━━━━━ Data extracts ━━━━━
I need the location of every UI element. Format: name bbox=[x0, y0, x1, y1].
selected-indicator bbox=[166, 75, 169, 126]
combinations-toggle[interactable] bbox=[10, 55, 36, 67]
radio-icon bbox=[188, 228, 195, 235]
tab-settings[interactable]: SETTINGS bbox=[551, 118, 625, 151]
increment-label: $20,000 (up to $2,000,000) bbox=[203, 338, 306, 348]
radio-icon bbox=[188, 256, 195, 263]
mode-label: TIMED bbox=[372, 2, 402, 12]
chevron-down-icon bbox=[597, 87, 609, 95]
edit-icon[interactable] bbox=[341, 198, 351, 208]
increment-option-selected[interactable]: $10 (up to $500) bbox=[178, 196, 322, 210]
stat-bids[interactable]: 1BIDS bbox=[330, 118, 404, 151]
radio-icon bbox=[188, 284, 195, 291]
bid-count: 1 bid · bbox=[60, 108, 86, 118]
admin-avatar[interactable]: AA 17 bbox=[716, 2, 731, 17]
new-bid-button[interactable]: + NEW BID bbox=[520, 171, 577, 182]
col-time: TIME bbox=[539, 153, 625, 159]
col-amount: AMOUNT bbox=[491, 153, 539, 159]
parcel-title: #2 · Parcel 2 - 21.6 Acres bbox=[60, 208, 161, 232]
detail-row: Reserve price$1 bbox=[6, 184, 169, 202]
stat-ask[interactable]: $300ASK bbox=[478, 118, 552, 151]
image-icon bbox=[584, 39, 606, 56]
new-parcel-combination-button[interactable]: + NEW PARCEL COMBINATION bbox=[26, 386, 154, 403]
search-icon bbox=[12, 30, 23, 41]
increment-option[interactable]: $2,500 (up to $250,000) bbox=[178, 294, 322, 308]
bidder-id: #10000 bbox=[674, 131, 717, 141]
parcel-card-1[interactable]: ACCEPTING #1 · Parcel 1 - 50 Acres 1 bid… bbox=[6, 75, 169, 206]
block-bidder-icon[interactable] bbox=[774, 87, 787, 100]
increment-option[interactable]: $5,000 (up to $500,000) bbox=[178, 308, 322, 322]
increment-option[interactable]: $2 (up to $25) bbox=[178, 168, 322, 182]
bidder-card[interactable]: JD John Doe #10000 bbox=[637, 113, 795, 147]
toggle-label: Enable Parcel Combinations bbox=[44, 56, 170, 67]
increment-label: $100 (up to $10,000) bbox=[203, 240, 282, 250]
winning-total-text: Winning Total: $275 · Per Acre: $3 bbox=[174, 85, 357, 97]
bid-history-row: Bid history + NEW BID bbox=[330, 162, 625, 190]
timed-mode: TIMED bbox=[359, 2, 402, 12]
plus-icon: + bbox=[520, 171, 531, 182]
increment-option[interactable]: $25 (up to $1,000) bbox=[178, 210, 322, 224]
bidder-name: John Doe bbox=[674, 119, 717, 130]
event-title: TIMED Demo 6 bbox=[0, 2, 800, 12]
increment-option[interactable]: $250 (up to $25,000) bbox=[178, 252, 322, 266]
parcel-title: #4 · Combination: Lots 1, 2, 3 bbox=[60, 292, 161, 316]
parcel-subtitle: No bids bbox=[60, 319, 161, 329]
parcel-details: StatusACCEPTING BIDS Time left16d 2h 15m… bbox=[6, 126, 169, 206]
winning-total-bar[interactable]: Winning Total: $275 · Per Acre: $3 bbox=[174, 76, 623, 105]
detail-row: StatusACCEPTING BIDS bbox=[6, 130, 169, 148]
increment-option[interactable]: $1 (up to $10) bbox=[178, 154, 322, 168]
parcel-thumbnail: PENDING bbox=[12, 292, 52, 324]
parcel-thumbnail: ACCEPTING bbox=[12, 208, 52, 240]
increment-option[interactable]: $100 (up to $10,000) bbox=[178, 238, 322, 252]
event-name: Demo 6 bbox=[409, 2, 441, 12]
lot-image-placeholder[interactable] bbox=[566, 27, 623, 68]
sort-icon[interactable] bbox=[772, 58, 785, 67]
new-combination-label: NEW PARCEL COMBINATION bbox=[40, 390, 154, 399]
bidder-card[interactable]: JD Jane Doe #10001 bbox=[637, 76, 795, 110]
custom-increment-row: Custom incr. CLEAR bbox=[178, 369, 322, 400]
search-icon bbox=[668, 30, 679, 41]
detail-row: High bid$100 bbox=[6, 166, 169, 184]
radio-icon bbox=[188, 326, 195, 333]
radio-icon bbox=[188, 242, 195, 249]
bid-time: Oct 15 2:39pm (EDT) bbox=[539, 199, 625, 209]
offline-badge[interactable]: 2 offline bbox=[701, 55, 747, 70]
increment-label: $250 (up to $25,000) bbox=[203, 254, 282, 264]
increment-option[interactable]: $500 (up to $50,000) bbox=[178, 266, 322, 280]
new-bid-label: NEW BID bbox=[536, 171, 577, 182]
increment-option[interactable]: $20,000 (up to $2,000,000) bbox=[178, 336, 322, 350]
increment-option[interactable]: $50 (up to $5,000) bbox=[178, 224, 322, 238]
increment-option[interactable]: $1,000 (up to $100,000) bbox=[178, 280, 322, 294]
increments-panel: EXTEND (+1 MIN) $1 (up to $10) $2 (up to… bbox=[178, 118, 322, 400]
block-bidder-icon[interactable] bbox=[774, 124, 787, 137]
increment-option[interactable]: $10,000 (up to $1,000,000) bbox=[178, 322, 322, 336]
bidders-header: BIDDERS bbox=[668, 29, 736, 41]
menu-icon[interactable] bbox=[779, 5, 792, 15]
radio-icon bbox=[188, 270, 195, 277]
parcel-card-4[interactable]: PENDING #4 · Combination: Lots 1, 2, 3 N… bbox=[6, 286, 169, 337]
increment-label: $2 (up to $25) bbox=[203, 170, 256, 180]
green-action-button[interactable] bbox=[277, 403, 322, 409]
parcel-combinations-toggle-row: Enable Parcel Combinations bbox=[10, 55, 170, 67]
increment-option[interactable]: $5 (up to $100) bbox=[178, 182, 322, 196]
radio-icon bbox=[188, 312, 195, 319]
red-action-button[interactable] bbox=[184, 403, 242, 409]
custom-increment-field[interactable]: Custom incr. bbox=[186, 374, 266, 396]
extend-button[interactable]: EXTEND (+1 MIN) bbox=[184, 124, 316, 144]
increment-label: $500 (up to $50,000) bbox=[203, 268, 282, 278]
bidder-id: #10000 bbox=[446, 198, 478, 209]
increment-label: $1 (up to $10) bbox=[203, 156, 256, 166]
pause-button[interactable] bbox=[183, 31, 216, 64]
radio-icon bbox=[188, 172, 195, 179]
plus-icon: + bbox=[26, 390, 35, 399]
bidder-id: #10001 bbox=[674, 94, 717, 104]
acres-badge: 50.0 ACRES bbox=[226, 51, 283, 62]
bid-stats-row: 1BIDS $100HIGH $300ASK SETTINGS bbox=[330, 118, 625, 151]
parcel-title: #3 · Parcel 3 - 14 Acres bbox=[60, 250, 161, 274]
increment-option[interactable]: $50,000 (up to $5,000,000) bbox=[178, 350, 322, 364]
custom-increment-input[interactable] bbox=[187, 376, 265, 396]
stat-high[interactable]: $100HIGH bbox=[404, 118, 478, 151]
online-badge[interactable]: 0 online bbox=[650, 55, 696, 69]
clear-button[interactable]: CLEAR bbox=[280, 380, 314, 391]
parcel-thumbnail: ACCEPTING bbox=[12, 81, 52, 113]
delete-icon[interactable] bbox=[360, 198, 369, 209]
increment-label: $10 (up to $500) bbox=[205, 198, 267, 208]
━━━━━
* **Required work**
Retyping every line above exactly is all that is needed.

* **Response**
I need the location of every UI element. Format: name bbox=[x0, y0, x1, y1].
selected-indicator bbox=[166, 75, 169, 126]
combinations-toggle[interactable] bbox=[10, 55, 36, 67]
radio-icon bbox=[188, 228, 195, 235]
tab-settings[interactable]: SETTINGS bbox=[551, 118, 625, 151]
increment-label: $20,000 (up to $2,000,000) bbox=[203, 338, 306, 348]
radio-icon bbox=[188, 256, 195, 263]
mode-label: TIMED bbox=[372, 2, 402, 12]
chevron-down-icon bbox=[597, 87, 609, 95]
edit-icon[interactable] bbox=[341, 198, 351, 208]
increment-option-selected[interactable]: $10 (up to $500) bbox=[178, 196, 322, 210]
stat-bids[interactable]: 1BIDS bbox=[330, 118, 404, 151]
radio-icon bbox=[188, 284, 195, 291]
bid-count: 1 bid · bbox=[60, 108, 86, 118]
admin-avatar[interactable]: AA 17 bbox=[716, 2, 731, 17]
new-bid-button[interactable]: + NEW BID bbox=[520, 171, 577, 182]
col-time: TIME bbox=[539, 153, 625, 159]
col-amount: AMOUNT bbox=[491, 153, 539, 159]
parcel-title: #2 · Parcel 2 - 21.6 Acres bbox=[60, 208, 161, 232]
detail-row: Reserve price$1 bbox=[6, 184, 169, 202]
stat-ask[interactable]: $300ASK bbox=[478, 118, 552, 151]
image-icon bbox=[584, 39, 606, 56]
new-parcel-combination-button[interactable]: + NEW PARCEL COMBINATION bbox=[26, 386, 154, 403]
search-icon bbox=[12, 30, 23, 41]
increment-option[interactable]: $2,500 (up to $250,000) bbox=[178, 294, 322, 308]
bidder-id: #10000 bbox=[674, 131, 717, 141]
parcel-card-1[interactable]: ACCEPTING #1 · Parcel 1 - 50 Acres 1 bid… bbox=[6, 75, 169, 206]
block-bidder-icon[interactable] bbox=[774, 87, 787, 100]
increment-option[interactable]: $5,000 (up to $500,000) bbox=[178, 308, 322, 322]
increment-option[interactable]: $2 (up to $25) bbox=[178, 168, 322, 182]
bidder-card[interactable]: JD John Doe #10000 bbox=[637, 113, 795, 147]
toggle-label: Enable Parcel Combinations bbox=[44, 56, 170, 67]
increment-label: $100 (up to $10,000) bbox=[203, 240, 282, 250]
winning-total-text: Winning Total: $275 · Per Acre: $3 bbox=[174, 85, 357, 97]
bid-history-row: Bid history + NEW BID bbox=[330, 162, 625, 190]
timed-mode: TIMED bbox=[359, 2, 402, 12]
plus-icon: + bbox=[520, 171, 531, 182]
increment-option[interactable]: $25 (up to $1,000) bbox=[178, 210, 322, 224]
bidder-name: John Doe bbox=[674, 119, 717, 130]
event-title: TIMED Demo 6 bbox=[0, 2, 800, 12]
increment-option[interactable]: $250 (up to $25,000) bbox=[178, 252, 322, 266]
parcel-title: #4 · Combination: Lots 1, 2, 3 bbox=[60, 292, 161, 316]
parcel-subtitle: No bids bbox=[60, 319, 161, 329]
parcel-details: StatusACCEPTING BIDS Time left16d 2h 15m… bbox=[6, 126, 169, 206]
winning-total-bar[interactable]: Winning Total: $275 · Per Acre: $3 bbox=[174, 76, 623, 105]
detail-row: StatusACCEPTING BIDS bbox=[6, 130, 169, 148]
increment-option[interactable]: $1 (up to $10) bbox=[178, 154, 322, 168]
parcel-thumbnail: PENDING bbox=[12, 292, 52, 324]
parcel-thumbnail: ACCEPTING bbox=[12, 208, 52, 240]
increment-option[interactable]: $100 (up to $10,000) bbox=[178, 238, 322, 252]
event-name: Demo 6 bbox=[409, 2, 441, 12]
lot-image-placeholder[interactable] bbox=[566, 27, 623, 68]
sort-icon[interactable] bbox=[772, 58, 785, 67]
new-combination-label: NEW PARCEL COMBINATION bbox=[40, 390, 154, 399]
bidder-card[interactable]: JD Jane Doe #10001 bbox=[637, 76, 795, 110]
custom-increment-row: Custom incr. CLEAR bbox=[178, 369, 322, 400]
search-icon bbox=[668, 30, 679, 41]
detail-row: High bid$100 bbox=[6, 166, 169, 184]
radio-icon bbox=[188, 326, 195, 333]
radio-icon bbox=[188, 242, 195, 249]
bid-time: Oct 15 2:39pm (EDT) bbox=[539, 199, 625, 209]
offline-badge[interactable]: 2 offline bbox=[701, 55, 747, 70]
increment-label: $250 (up to $25,000) bbox=[203, 254, 282, 264]
increment-option[interactable]: $500 (up to $50,000) bbox=[178, 266, 322, 280]
new-bid-label: NEW BID bbox=[536, 171, 577, 182]
increment-option[interactable]: $20,000 (up to $2,000,000) bbox=[178, 336, 322, 350]
increment-option[interactable]: $50 (up to $5,000) bbox=[178, 224, 322, 238]
increment-option[interactable]: $1,000 (up to $100,000) bbox=[178, 280, 322, 294]
increments-panel: EXTEND (+1 MIN) $1 (up to $10) $2 (up to… bbox=[178, 118, 322, 400]
block-bidder-icon[interactable] bbox=[774, 124, 787, 137]
increment-option[interactable]: $10,000 (up to $1,000,000) bbox=[178, 322, 322, 336]
bidders-header: BIDDERS bbox=[668, 29, 736, 41]
menu-icon[interactable] bbox=[779, 5, 792, 15]
radio-icon bbox=[188, 270, 195, 277]
parcel-card-4[interactable]: PENDING #4 · Combination: Lots 1, 2, 3 N… bbox=[6, 286, 169, 337]
increment-label: $2 (up to $25) bbox=[203, 170, 256, 180]
green-action-button[interactable] bbox=[277, 403, 322, 409]
parcel-combinations-toggle-row: Enable Parcel Combinations bbox=[10, 55, 170, 67]
increment-option[interactable]: $5 (up to $100) bbox=[178, 182, 322, 196]
radio-icon bbox=[188, 312, 195, 319]
red-action-button[interactable] bbox=[184, 403, 242, 409]
custom-increment-field[interactable]: Custom incr. bbox=[186, 374, 266, 396]
extend-button[interactable]: EXTEND (+1 MIN) bbox=[184, 124, 316, 144]
increment-label: $500 (up to $50,000) bbox=[203, 268, 282, 278]
bidder-id: #10000 bbox=[446, 198, 478, 209]
increment-label: $1 (up to $10) bbox=[203, 156, 256, 166]
pause-button[interactable] bbox=[183, 31, 216, 64]
radio-icon bbox=[188, 172, 195, 179]
plus-icon: + bbox=[26, 390, 35, 399]
bidder-id: #10001 bbox=[674, 94, 717, 104]
acres-badge: 50.0 ACRES bbox=[226, 51, 283, 62]
bid-stats-row: 1BIDS $100HIGH $300ASK SETTINGS bbox=[330, 118, 625, 151]
parcel-title: #3 · Parcel 3 - 14 Acres bbox=[60, 250, 161, 274]
increment-option[interactable]: $50,000 (up to $5,000,000) bbox=[178, 350, 322, 364]
custom-increment-input[interactable] bbox=[187, 376, 265, 396]
stat-high[interactable]: $100HIGH bbox=[404, 118, 478, 151]
online-badge[interactable]: 0 online bbox=[650, 55, 696, 69]
clear-button[interactable]: CLEAR bbox=[280, 380, 314, 391]
parcel-thumbnail: ACCEPTING bbox=[12, 81, 52, 113]
delete-icon[interactable] bbox=[360, 198, 369, 209]
increment-label: $10 (up to $500) bbox=[205, 198, 267, 208]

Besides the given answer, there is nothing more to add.